The reference standard for total protein concentration is bovine serum albumin; the expected Absorbance (ABS) calibration standard was determined using the extinction coefficient of bovine serum albumin (43,824M-1cm-1) and beer's law. The reference standard for biochemical activity is 4-methylumbelliferyl phosphate; the kit manufacturer provides the expected relative fluorescence units. Median experimental measurements, reproducibility and accuracy for each analyte are shown. A P value of 0.05 or more indicates no significant difference between the measurements.
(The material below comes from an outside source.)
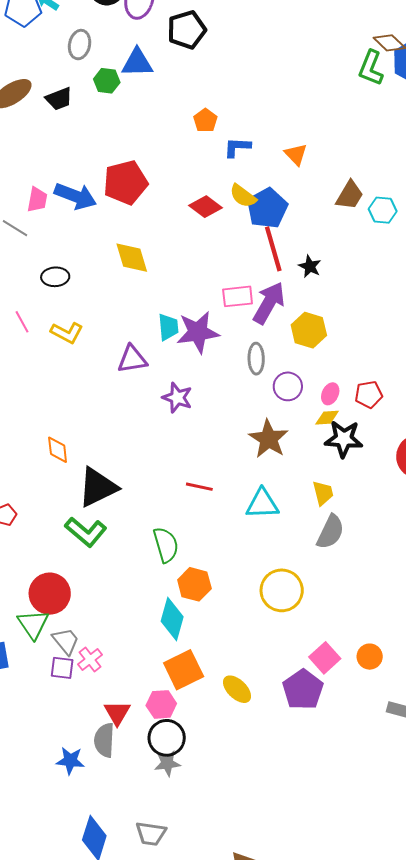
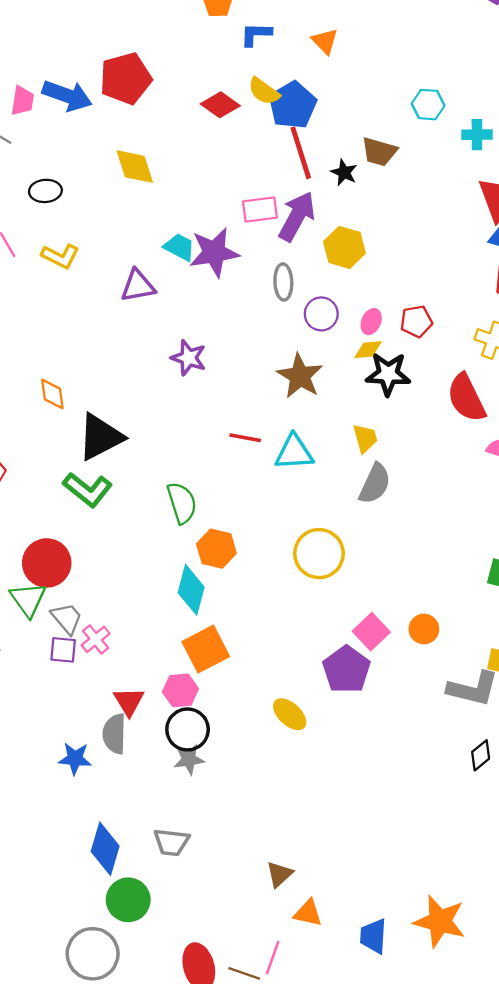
brown trapezoid: (350, 195) -> (379, 152), moved, turned 76
cyan trapezoid: (168, 327) -> (179, 247), turned -56
purple star: (177, 398) -> (189, 358), moved
red line: (199, 487) -> (245, 438), moved
yellow ellipse: (237, 689) -> (290, 714), moved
Abbreviations: ABS ═ absorbance; RFU ═ relative fluorescence units; SE is the standard error; SI ═ small intestine; ND is not determined

e Table 13 IAP measurements on 20 stool samples at severe necrotizing enterocolitis

e Table 14 IAP measurements of 15 fecal samples at suspected necrotizing enterocolitis

e table 15 IAP measurements of 86 enrolled infants that were neither clinically diagnosed with nor suspected of necrotizing enterocolitis

e table 15 (continue) IAP measurements of 86 recruited infants that were neither clinically diagnosed with nor suspected of necrotizing enterocolitis

e table 15 (continue) IAP measurements of 86 recruited infants that were neither clinically diagnosed with nor suspected of necrotizing enterocolitis

e table 16. proteins identified in the intestinal lumen of preterm infants (N ═ 635)

Fecal samples were analyzed by protein profiling after collection from non-NEC infants 32.57 weeks of gestational age and 1000g in weight. Proteins were ranked by sumep score. Descriptions of proteins with MS supep scores of 1400 to 96 and Uniprot ID are shown.

e table 16 (continuous.) protein identified in the intestinal lumen of preterm infants (N ═ 635)

Descriptions of proteins with MS supep scores of 95.0 to 47.9 and Uniprot ID are shown.

e table 16 (continuous.) protein identified in the intestinal lumen of preterm infants (N ═ 635)

Descriptions of proteins with MS supep scores of 47.6 to 13.0 and Uniprot ID are shown.

e table 16 (continuous.) protein identified in the intestinal lumen of preterm infants (N ═ 635)

Descriptions of proteins with MS supep scores of 30.8 to 21.3 and Uniprot ID are shown.

e table 16 (continuous.) protein identified in the intestinal lumen of preterm infants (N ═ 635)

Descriptions of proteins with MS supep scores of 21.2 to 13.1 and Uniprot ID are shown.

e table 16 (continuous.) protein identified in the intestinal lumen of preterm infants (N ═ 635)

Descriptions of proteins with MS supep scores of 13.0 to 8.1 and Uniprot ID are shown.

e table 16 (continuous.) protein identified in the intestinal lumen of preterm infants (N ═ 635)

Descriptions of proteins with MS supep scores of 8.1 to 5.4 and Uniprot ID are shown.

e table 16 (continuous.) protein identified in the intestinal lumen of preterm infants (N ═ 635)

Descriptions of proteins with MS supep scores of 5.4 to 2.9 and Uniprot ID are shown.

Equivalents of

Those skilled in the art will recognize, or be able to ascertain using no more than routine experimentation, many equivalents to the specific materials and procedures described herein. Such equivalents are considered to be within the scope of this invention and are covered by the following claims.